Vorweg: kenne mich überhaupt nicht aus.
Aber, wenn es ein Umtauschrecht bei "mangelhafter Ware" gibt, es sich bei einem Betriebssystem, daß die gewünschten Anforderungen nicht erfüllt um eben eine solche "mangehafte Ware" handelt, dann hat der Verkäufer umzutauschen...

@Malaxo: ...das könnte eine inhaltliche Begründung sein, aber mit Sicherheit keine "gesetzliche". Eine "Raubkopie" ist ein neuer "Tatbestand" ... das ist Verboten, Punkt.
Aber darum hat sich nicht der Verkäufer zu kümmern. Sonste heißt es noch demnächst: "Nein,diesen Toaster können sich nicht mehr umtauschen, auch wenn er kaputt ist, sie könnten sich ja die Technik und das Design bereits nachgebaut haben" 

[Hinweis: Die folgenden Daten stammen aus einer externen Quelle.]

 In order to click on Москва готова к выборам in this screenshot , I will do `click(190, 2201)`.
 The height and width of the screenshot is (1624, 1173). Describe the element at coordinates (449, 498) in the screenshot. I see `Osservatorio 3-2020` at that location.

Für mich wäre also die Frage, ob das Produkt "Mängel" aufweist, die Dir der Verkäufer sozusagen vorenthalten hat... und wenn er z.B. gesagt hat, es läuft auf dem und dem Rechner und tut es später nicht -> Mängel 

...aber was weiß ich schon vom Paragraphensumpf 

Liebe Grüße,
Mark.


----------



## tommi13 (9. März 2007)

Ja hast du schon recht, will haltnur sicher gehen... notfalls kann ich das ja noch bei ebay verkaufen...

Hab das hier in deren online agbs gefunden:

Das Rückgaberecht besteht nicht bei Lieferung von Waren, die nach Kundenspezifaktion angefertigt worden sind, *sowie für gelieferte Software, die vom Verbraucher entsiegelt wurde.*

Werd ich also wenig Chancen haben


----------



## Nico Graichen (9. März 2007)

Das zuletzt von die geschreibene, sagt es schon. Software, die Entsiegelt wurde, darf nicht mehr umgetauscht werden. Das gilt nciht nur für QS sondern für jegliche andere Software und Spiele auch. Macht das ein Händler, so liegt dies in seinem eigenen Ermessen. Es muss es jedoch nicht.

Zu dem liegt hier auch kein Mangel vor. Du hast ein 64Bit OS gekauft und erhalten. Das die Spiele unter Vista 64 laufen wurde dir nirgends bestätigt, oder?


----------



## Malaxo (9. März 2007)

Genau mit diesem Satz schützt sich der Händler ab. 

Meine angaben beinhalten richtiger weise ein anderes Verbot, jedoch ist es so gewährleistet das, wenn man eine Software kauft der Key DIR gehört und nicht schon kopiert wurde.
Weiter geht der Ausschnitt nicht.